本データベースは、特許庁の審決例をAIで解析・要約したものです。拒絶理由通知に対する意見書作成や、審判請求書等の作成時の参考としてお役立てください。

基本情報

審判番号不服2018−13712(T2018−13712/J1)
審判種別不服
結論敗訴(請求棄却)

結論テキスト

本件審判の請求は,成り立たない。

理由テキスト

第1 本願商標について

(1)本願商標は,「光発毛」の文字を標準文字で表してなり,第10類「発毛・育毛を促進する医療用機械器具,頭部の血行を促進する医療用機械器具,脱毛治療に用いられる機械器具,医療用機械器具,業務用頭皮マッサージ器,家庭用頭皮マッサージ器,家庭用電気マッサージ器」,第11類「発毛・育毛を促進する家庭用電熱用品類,家庭用頭部血行促進機,家庭用電熱用品類,発毛・育毛を促進する業務用機械器具(医療用のものを除く。),業務用頭部血行促進機,美容院用又は理髪店用の機械器具(椅子を除く。)」及び第44類「美容,理容,美容・理容に関する情報の提供,美容・理容に関する指導及び助言,かつら・入れ毛・つけ毛・ヘアエクステンション・頭飾品の選択又は装着に関する情報の提供,かつら・入れ毛・つけ毛・ヘアエクステンション・頭飾品の選択又は装着に関する指導及び助言,毛髪の診断,かつらの装着及びそれに伴う調髪,ヘアカット,ヘアスタイリング,ヘアカラーリング,育毛,発毛,増毛,植毛,育毛・増毛・植毛・発毛及び脱毛の予防に関する情報の提供,育毛・増毛・植毛・発毛及び脱毛の予防に関する指導及び助言,頭皮の健康に関する指導及び助言,健康管理に関する情報の提供,あん摩,頭皮のマッサージ,マッサージ,指圧,カイロプラクティック,きゅう,柔道整復,はり,医療情報の提供,健康診断,医療用機械器具の貸与,美容院又は理髪店用の機械器具の貸与」を指定商品及び指定役務として,平成28年12月28日に登録出願されたものである。

第2 原査定の拒絶の理由(要点)

原査定は,「本願商標は,『光発毛』の文字を標準文字により表してなるところ,『発毛・育毛を促進する機器,発毛,育毛』に関する分野において,『光を利用した発毛・育毛(治療)』が研究,利用されている実情がある。そうすると,本願商標をその指定商品及び指定役務中の『発毛・育毛を促進する医療用機械器具,同家庭用電熱用品類,同業務用機械器具(医療用のものを除く。)並びに発毛及び育毛』などの『発毛・育毛』に係る商品又は役務に使用する場合,これに接する取引者,需要者は,単に『光を利用した発毛』の意味合いを理解するにとどまり,本願商標は,何人かの業務に係る商品・役務であることを認識することができない商標と認められる。

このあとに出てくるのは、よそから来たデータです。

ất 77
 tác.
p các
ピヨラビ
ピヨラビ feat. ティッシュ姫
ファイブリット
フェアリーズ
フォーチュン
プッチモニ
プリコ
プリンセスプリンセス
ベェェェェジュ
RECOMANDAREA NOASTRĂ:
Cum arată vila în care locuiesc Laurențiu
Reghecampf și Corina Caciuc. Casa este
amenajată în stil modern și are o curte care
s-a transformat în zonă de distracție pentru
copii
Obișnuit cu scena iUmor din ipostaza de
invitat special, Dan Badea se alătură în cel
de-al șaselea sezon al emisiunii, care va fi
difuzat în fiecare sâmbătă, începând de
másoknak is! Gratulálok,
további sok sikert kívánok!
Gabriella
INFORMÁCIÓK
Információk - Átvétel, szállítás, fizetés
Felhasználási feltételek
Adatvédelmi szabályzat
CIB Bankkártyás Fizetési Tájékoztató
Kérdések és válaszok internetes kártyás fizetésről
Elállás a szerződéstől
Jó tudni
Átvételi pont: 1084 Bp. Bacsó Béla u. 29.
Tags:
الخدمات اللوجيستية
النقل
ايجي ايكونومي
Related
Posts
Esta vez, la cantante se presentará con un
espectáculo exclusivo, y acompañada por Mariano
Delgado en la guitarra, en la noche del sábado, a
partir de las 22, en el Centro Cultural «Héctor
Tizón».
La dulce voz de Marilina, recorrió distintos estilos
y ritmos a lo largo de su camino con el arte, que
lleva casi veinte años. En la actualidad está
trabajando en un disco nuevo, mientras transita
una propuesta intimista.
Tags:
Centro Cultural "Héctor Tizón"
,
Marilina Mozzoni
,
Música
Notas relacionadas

したがって,本願商標は,商標法第3条第1項第6号に該当する。」旨認定,判断し,本願を拒絶したものである。

第3 当審において通知した審尋

当審において,平成31年4月9日付けで,本願商標が商標法第3条第1項第3号に該当する旨の見解を示す審尋を通知し,これに対する回答を求めた。

第4 審尋に対する請求人の回答(要旨)

1 本願商標は,「光を用いた発毛」の意味合いが生じることは否定できないが,ほかに,「一度失われた(かのように見える)頭髪を再び光輝くような頭髪に生育させること」等の複数の意味合いが生じ得る語であり,指定商品及び指定役務との関係において,需要者及び取引者に商品の品質などを直接的かつ一義的に理解させることはなく,また,「光」は赤色LED,近赤外光などの複数の意味合いを有しているため,「光を用いた発毛」からは,どのような光をどのようにして用いるのかが不明であり,漠然と広範な意味合いであることから,指定商品等との関係において,商品等が有する一定の品質を取引者,需要者に直ちに認識させない。

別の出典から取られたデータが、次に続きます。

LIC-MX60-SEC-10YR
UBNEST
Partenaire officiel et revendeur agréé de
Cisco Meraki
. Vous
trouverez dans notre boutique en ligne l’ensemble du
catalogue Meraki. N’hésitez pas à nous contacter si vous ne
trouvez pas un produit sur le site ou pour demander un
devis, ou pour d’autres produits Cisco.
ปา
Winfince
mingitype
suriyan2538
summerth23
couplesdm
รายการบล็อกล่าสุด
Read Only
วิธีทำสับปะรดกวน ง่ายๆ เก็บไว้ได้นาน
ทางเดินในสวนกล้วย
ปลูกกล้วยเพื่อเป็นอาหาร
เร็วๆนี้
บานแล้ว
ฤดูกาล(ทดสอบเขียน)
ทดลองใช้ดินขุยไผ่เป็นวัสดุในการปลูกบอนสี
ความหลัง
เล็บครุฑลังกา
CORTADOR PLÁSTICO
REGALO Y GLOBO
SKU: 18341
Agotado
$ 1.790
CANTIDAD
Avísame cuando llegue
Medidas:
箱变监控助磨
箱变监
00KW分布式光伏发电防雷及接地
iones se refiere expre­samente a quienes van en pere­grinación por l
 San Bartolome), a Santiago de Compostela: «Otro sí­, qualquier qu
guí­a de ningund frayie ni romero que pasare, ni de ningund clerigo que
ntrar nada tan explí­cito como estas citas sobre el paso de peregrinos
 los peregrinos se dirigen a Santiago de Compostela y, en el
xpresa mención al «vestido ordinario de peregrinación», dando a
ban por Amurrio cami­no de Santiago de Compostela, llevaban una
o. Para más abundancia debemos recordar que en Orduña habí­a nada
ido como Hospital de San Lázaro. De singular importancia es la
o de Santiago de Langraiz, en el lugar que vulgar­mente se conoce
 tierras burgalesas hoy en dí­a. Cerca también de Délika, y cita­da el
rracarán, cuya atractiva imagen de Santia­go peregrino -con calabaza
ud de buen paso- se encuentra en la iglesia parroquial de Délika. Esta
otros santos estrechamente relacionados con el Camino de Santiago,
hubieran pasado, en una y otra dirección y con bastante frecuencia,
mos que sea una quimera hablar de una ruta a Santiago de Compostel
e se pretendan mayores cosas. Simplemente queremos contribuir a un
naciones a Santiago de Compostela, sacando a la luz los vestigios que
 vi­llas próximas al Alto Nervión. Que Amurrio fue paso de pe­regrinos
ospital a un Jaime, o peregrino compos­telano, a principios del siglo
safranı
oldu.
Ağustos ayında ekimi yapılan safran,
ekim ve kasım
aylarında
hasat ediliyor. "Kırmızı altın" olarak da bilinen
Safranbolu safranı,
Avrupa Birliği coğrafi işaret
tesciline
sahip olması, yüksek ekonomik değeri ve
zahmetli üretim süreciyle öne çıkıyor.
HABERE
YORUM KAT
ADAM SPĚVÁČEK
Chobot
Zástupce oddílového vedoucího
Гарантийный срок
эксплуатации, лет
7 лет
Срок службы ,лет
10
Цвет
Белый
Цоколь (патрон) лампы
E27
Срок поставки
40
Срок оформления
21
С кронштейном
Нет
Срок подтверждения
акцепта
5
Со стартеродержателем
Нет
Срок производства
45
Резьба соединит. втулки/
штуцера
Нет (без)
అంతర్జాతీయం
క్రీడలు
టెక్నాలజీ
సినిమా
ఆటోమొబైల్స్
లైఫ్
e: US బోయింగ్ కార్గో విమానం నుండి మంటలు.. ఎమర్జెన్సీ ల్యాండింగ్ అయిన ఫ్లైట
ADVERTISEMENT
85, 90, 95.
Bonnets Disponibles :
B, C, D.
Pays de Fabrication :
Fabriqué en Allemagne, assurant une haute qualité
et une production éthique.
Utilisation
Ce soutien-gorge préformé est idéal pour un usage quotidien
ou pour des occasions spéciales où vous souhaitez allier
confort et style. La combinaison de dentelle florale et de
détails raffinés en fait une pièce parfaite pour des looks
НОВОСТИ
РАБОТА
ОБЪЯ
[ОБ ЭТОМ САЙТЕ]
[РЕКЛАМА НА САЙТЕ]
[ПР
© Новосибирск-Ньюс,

2 過去の商標の登録事例(「光美白」,「光ドライヤー」,「光セラピー」,「光給電盤」,「光麗肌」)によれば,本願商標も登録されるべきである。

3 光を用いた発毛に関する研究開発等の実情,及び「光」,「発毛」の文字の使用例については,「光発毛」の文字自体の使用例はなく,また,各使用例では,どのような光を利用した技術であるかの具体的な説明がされていることから,それらの技術・機能が特殊であり,補足説明がなければ需要者及び取引者に商品や役務の内容を理解されない分野であるといえる。したがって,たとえ一部に使用例が見受けられるとしても,それらのみをもってして,本願商標「光発毛」が,指定商品等の分野において,普通に用いられていると捉えるのは性急である。

第5 当審の判断

1 商標法第3条第1項第3号該当性について

(1)本願商標について

ア 本願商標は,上記第1のとおり,「光発毛」の文字を標準文字で表してなるところ,その構成中,「光」の文字については,「大辞林第3版」(株式会社三省堂発行)には,「目に明るい感じを起こさせるもの。物理的には光は電磁波で,普通目に感じる可視光線をさす。さらにそれに赤外線・紫外線を加えていうこともある。」との記載がある。加えて,「光」の語の用例として,「光通信」が「光(赤外線・紫外線を含む)を搬送波に利用する通信。」,「光ファイバー」が「光を用いて情報を伝達する際に,光の伝送路として用いるきわめて細いグラスファイバー。」をそれぞれ意味する旨の記載がある(前掲書)。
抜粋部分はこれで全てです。